EPEC chains, similarly to other E. coli chains causing diarrhea, are defined based on the virulence property. There are two different methods to detect and identify EPEC in the laboratory: the phenotypic and the genotypic methods. The former requires cell culture and fluorescent microscopy (to detect A/E lesions), whereas the latter requires DNA hybridization or PCR (to detect the presence of the eae gene and the absence of the stx gene)2.

Gouffaux et al.6 studied EPEC in humans, dogs and cats and isolated a heterogeneous group of genes by means of PCR, concluding that less than five genes from these dog enteropathogenic Escherichia coli (DEPEC) were closely associated with those from human EPEC.

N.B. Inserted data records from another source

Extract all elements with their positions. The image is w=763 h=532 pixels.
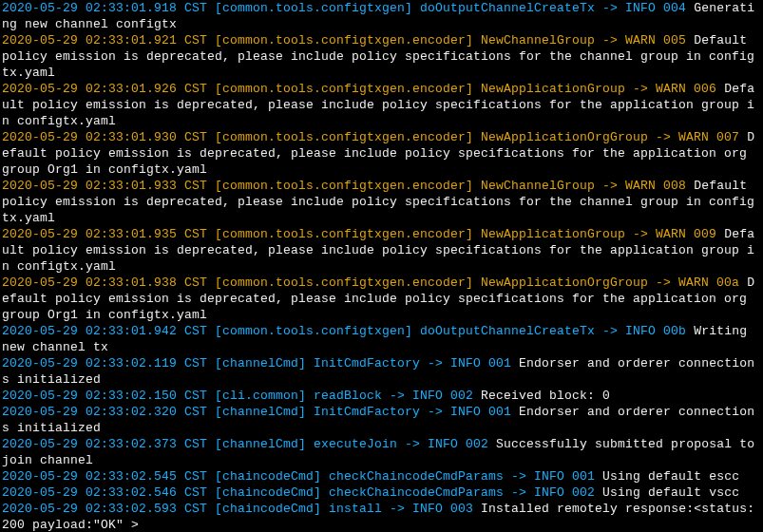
log-prefix: 2020-05-29 02:33:01.918 CST [common.tool… [2, 1, 686, 15]
log-line: 2020-05-29 02:33:02.119 CST [channelCmd]… [2, 355, 761, 388]
log-line: 2020-05-29 02:33:01.926 CST [common.tool… [2, 81, 761, 129]
log-line: 2020-05-29 02:33:02.373 CST [channelCmd]… [2, 436, 761, 468]
log-line: 2020-05-29 02:33:02.320 CST [channelCmd]… [2, 404, 761, 436]
log-prefix: 2020-05-29 02:33:01.942 CST [common.tool… [2, 324, 686, 338]
terminal-output[interactable]: 2020-05-29 02:33:01.918 CST [common.tool… [0, 0, 763, 532]
log-prefix: 2020-05-29 02:33:01.921 CST [common.tool… [2, 33, 686, 48]
log-prefix: 2020-05-29 02:33:02.150 CST [cli.common]… [2, 389, 473, 403]
log-line: 2020-05-29 02:33:01.942 CST [common.tool… [2, 323, 761, 355]
log-prefix: 2020-05-29 02:33:02.593 CST [chaincodeCm… [2, 502, 473, 516]
log-prefix: 2020-05-29 02:33:01.938 CST [common.tool… [2, 276, 739, 290]
log-prefix: 2020-05-29 02:33:01.930 CST [common.tool… [2, 130, 739, 144]
log-line: 2020-05-29 02:33:02.593 CST [chaincodeCm… [2, 501, 761, 532]
log-prefix: 2020-05-29 02:33:02.546 CST [chaincodeCm… [2, 485, 595, 500]
log-prefix: 2020-05-29 02:33:02.373 CST [channelCmd]… [2, 437, 488, 451]
log-line: 2020-05-29 02:33:01.918 CST [common.tool… [2, 0, 761, 32]
log-line: 2020-05-29 02:33:02.150 CST [cli.common]… [2, 388, 761, 404]
log-prefix: 2020-05-29 02:33:01.935 CST [common.tool… [2, 227, 716, 241]
log-prefix: 2020-05-29 02:33:01.926 CST [common.tool… [2, 82, 716, 96]
log-line: 2020-05-29 02:33:01.938 CST [common.tool… [2, 275, 761, 323]
log-prefix: 2020-05-29 02:33:02.320 CST [channelCmd]… [2, 405, 511, 419]
log-prefix: 2020-05-29 02:33:01.933 CST [common.tool… [2, 179, 686, 193]
log-message: Using default escc [595, 469, 739, 484]
log-line: 2020-05-29 02:33:02.545 CST [chaincodeCm… [2, 468, 761, 484]
log-line: 2020-05-29 02:33:01.933 CST [common.tool… [2, 178, 761, 226]
log-line: 2020-05-29 02:33:01.930 CST [common.tool… [2, 129, 761, 178]
log-message: Using default vscc [595, 485, 739, 500]
log-prefix: 2020-05-29 02:33:02.119 CST [channelCmd]… [2, 356, 511, 370]
log-message: Received block: 0 [473, 389, 610, 403]
log-line: 2020-05-29 02:33:01.935 CST [common.tool… [2, 226, 761, 275]
log-prefix: 2020-05-29 02:33:02.545 CST [chaincodeCm… [2, 469, 595, 484]
log-line: 2020-05-29 02:33:02.546 CST [chaincodeCm… [2, 484, 761, 501]
log-line: 2020-05-29 02:33:01.921 CST [common.tool… [2, 32, 761, 81]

The main aims of this study were to verify the possibility of an experimental infection with DEPEC and to confirm by PCR that the symptoms manifested after infection were due to the virulence factors of the studied bacteria.

Methods

Bacterial strains

We used seven EPEC strains, four atypical (eae+) and three typical (eae+, bfpA+)7,8. All samples were negative to the shiga-toxin gene (stx)9. The strains had been previously tested for the presence of localized adherence-like pattern in HEp-2 cell cultures (Table 1).

Strains 3549, 4083 and 4025 had their phenotypes and genotypes studied7 and were supplied by the University of Montreal, Canada. Strains 008, HE8, SPA14 and SP16 were characterized12 and supplied by the University of Sao Paulo, Brazil.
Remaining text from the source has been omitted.